Denn: Lehrkräfte und Betreuende kommen nicht erst seit Pandemiebeginn auf dem Zahnfleisch daher. „Pädagogische Kräfte waren auch schon lange vor der Coronazeit vielfältigen Anforderungen ausgesetzt“, betont Dagmar Dannwolf. Corona habe dies alles noch wesentlich verschärft. Ein Angebot zur Stärkung der Resilienz und zur Vorbeugung vor stressbedingten Auswirkungen auf die Gesundheit sei insofern überfällig. „Viele Forschungsergebnisse belegen, dass die Achtsamkeitspraxis zu einer Verbesserung der Emotionsregulation und so zu weniger Stressanfälligkeit und zur Verringerung des Risikos, psychisch zu erkranken, führt.“

In Kornwestheim begrüßt man das Angebot. „Wir wissen um die aktuellen Belastungen für Kinder und Jugendliche“, sagt Uschi Saur, Leiterin der Abteilung Jugend der Stadt Kornwestheim. Ziel sei, kleinere und wenn möglich auch größere Übungen in den pädagogischen Alltag mit den Kindern und Jugendlichen zu integrieren und so zur Stressreduzierung beizutragen. Ein gemeinsames Statement gibt es von ESG-Rektor Christoph Mühlthaler und Silcherschulleiterin Petra Götz: „Wir erleben bei einigen Kindern sehr deutlich, dass ihnen die Pandemiesituation viel, manchmal zu viel abverlangt.“ Die Lehrerinnen und Lehrer nähmen sich ganz bewusst viel Zeit für diesen Kursus außerhalb des Unterrichts. „So können sie ihre Schülerinnen und Schüler möglichst gut darin unterstützen, mit der aktuellen Situation und mit weiteren Belastungssituationen in der Zukunft gut umzugehen.“

Achtsamkeit-Initiative: Abkürzungen, Rahmen und Förderung

Initiative
 Die Initiative geht vom Verein AKiJu aus, der mit dem MBSR-MBCT-Verband kooperiert.
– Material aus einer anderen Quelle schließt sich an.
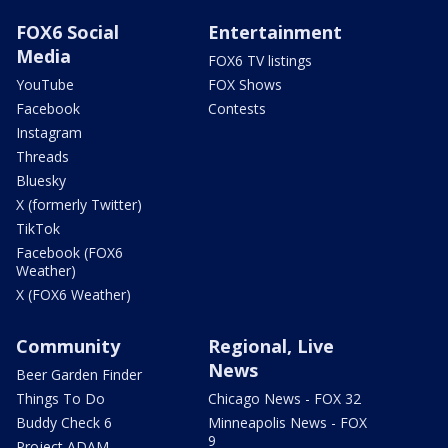
FOX6 Social
Entertainment
Media
FOX6 TV listings
YouTube
FOX Shows
Facebook
Contests
Instagram
Threads
Bluesky
X (formerly Twitter)
TikTok
Facebook (FOX6
Weather)
X (FOX6 Weather)
Community
Regional, Live
News
Beer Garden Finder
Things To Do
Chicago News - FOX 32
Buddy Check 6
Minneapolis News - FOX
9
Project ADAM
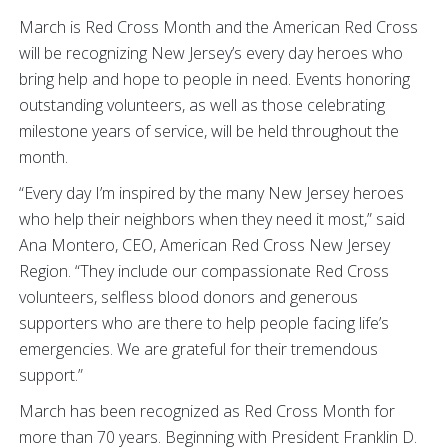
March is Red Cross Month and the American Red Cross
will be recognizing New Jersey’s every day heroes who
bring help and hope to people in need. Events honoring
outstanding volunteers, as well as those celebrating
milestone years of service, will be held throughout the
month.
“Every day I’m inspired by the many New Jersey heroes
who help their neighbors when they need it most,” said
Ana Montero, CEO, American Red Cross New Jersey
Region. “They include our compassionate Red Cross
volunteers, selfless blood donors and generous
supporters who are there to help people facing life’s
emergencies. We are grateful for their tremendous
support.”
March has been recognized as Red Cross Month for
more than 70 years. Beginning with President Franklin D.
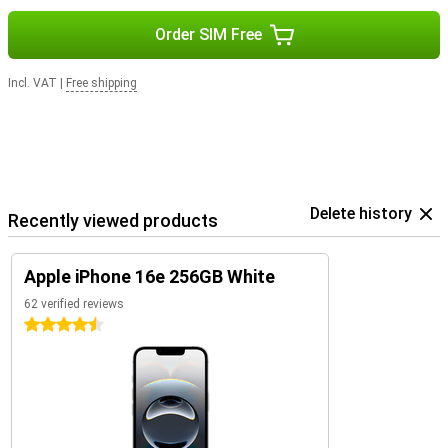
Order SIM Free
Incl. VAT
|
Free shipping
Delete history
Recently viewed products
Apple iPhone 16e 256GB White
62 verified reviews
4.5 stars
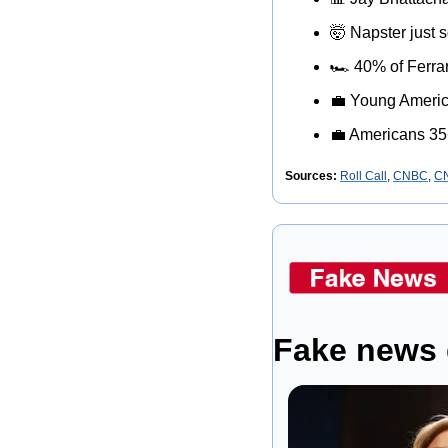
🤯
 Napster just s
🏎
 40% of Ferra
💼
 Young Americ
💼
 Americans 35
Sources:
Roll Call
, 
CNBC
, 
C
Fake news 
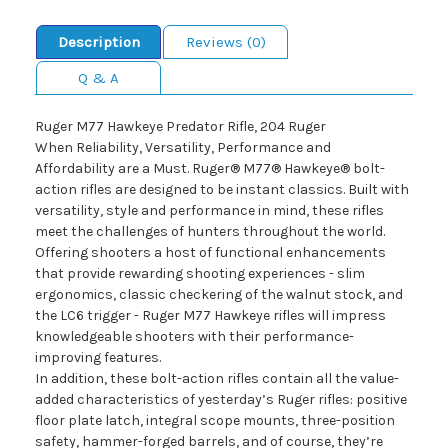
Description
Reviews (0)
Q & A
Ruger M77 Hawkeye Predator Rifle, 204 Ruger
When Reliability, Versatility, Performance and
Affordability are a Must. Ruger® M77® Hawkeye® bolt-
action rifles are designed to be instant classics. Built with
versatility, style and performance in mind, these rifles
meet the challenges of hunters throughout the world.
Offering shooters a host of functional enhancements
that provide rewarding shooting experiences - slim
ergonomics, classic checkering of the walnut stock, and
the LC6 trigger - Ruger M77 Hawkeye rifles will impress
knowledgeable shooters with their performance-
improving features.
In addition, these bolt-action rifles contain all the value-
added characteristics of yesterday’s Ruger rifles: positive
floor plate latch, integral scope mounts, three-position
safety, hammer-forged barrels, and of course, they’re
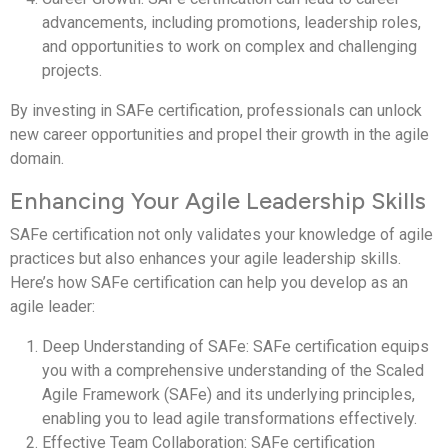
advancements, including promotions, leadership roles,
and opportunities to work on complex and challenging
projects.
By investing in SAFe certification, professionals can unlock
new career opportunities and propel their growth in the agile
domain.
Enhancing Your Agile Leadership Skills
SAFe certification not only validates your knowledge of agile
practices but also enhances your agile leadership skills.
Here’s how SAFe certification can help you develop as an
agile leader:
Deep Understanding of SAFe: SAFe certification equips
you with a comprehensive understanding of the Scaled
Agile Framework (SAFe) and its underlying principles,
enabling you to lead agile transformations effectively.
Effective Team Collaboration: SAFe certification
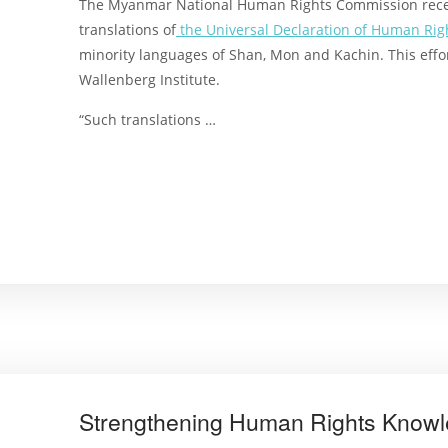
The Myanmar National Human Rights Commission rece
translations of
the Universal Declaration of Human Rig
minority languages of Shan, Mon and Kachin. This effo
Wallenberg Institute.
“Such translations …
Strengthening Human Rights Know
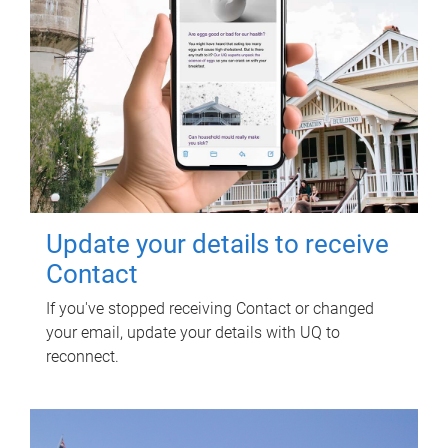
Update your details to receive
Contact
If you've stopped receiving Contact or changed
your email, update your details with UQ to
reconnect.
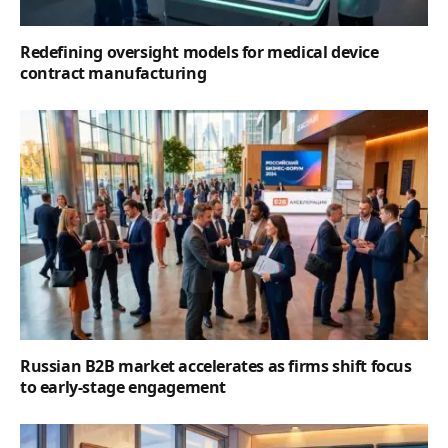
Redefining oversight models for medical device
contract manufacturing
Russian B2B market accelerates as firms shift focus
to early-stage engagement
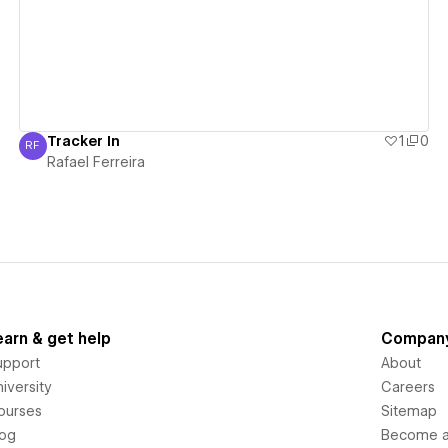
Tracker In
1
0
RF
Rafael Ferreira
Rafael Ferreira
earn & get help
Compan
upport
About
iversity
Careers
ourses
Sitemap
log
Become an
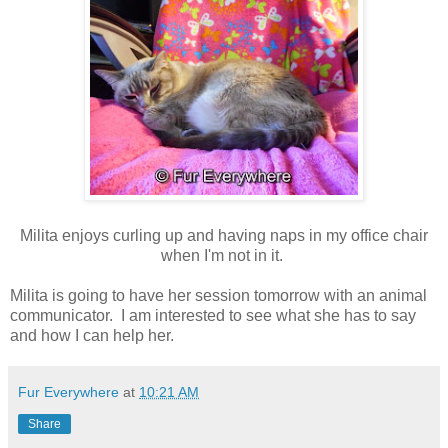
Milita enjoys curling up and having naps in my office chair
when I'm not in it.
Milita is going to have her session tomorrow with an animal
communicator. I am interested to see what she has to say
and how I can help her.
Fur Everywhere
at
10:21 AM
Share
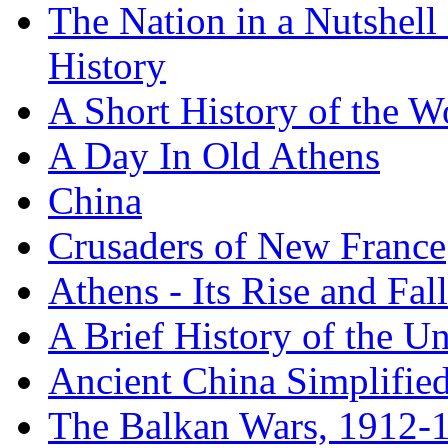
The Nation in a Nutshell
History
A Short History of the W
A Day In Old Athens
China
Crusaders of New France
Athens - Its Rise and Fall
A Brief History of the Un
Ancient China Simplifie
The Balkan Wars, 1912-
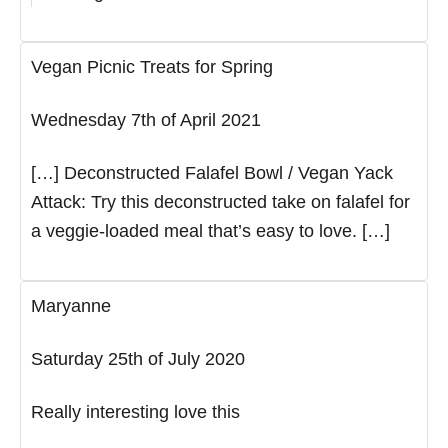
Vegan Picnic Treats for Spring
Wednesday 7th of April 2021
[…] Deconstructed Falafel Bowl / Vegan Yack
Attack: Try this deconstructed take on falafel for
a veggie-loaded meal that’s easy to love. […]
Maryanne
Saturday 25th of July 2020
Really interesting love this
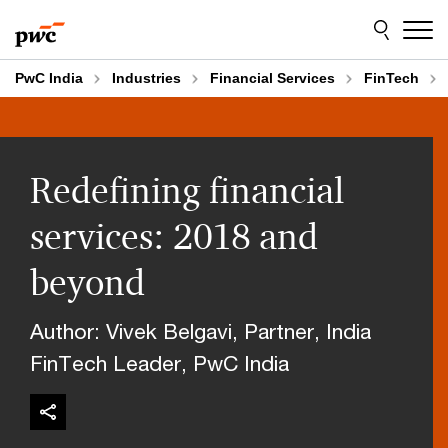
Skip
Skip
to
to
content
footer
PwC India
Industries
Financial Services
FinTech
Redefining financial
services: 2018 and
beyond
Author: Vivek Belgavi, Partner, India
FinTech Leader, PwC India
MBSR steht für „Mindful Based Stress Reduction“, MBCT für „Mindfulness Based Cognitive Therapy“. Ersteres ist ein achtsamkeitsbasiertes Training zur Stressreduktion, Dagmar Dannwolf ist zertifizierte Lehrerin. Bei MBCT handelt es sich um achtsamkeitsbasierte Rückfallprophylaxe für Menschen, die wiederholt an Depressionen oder Ängsten leiden.

Bundesweite Aktion
Die Kurse finden im Rahmen des Programms „AUF!leben“ der Deutschen Kinder- und Jugendstiftung statt, das vom Bundesministerium für Familie, Senioren, Frauen und Jugend gefördert wird. Dieses Programm wiederum gehört zur Aktion „Aufholen nach Corona“ der Bundesregierung.

Internet
 Weitere Infos gibt’s auf www.auf-leben.org.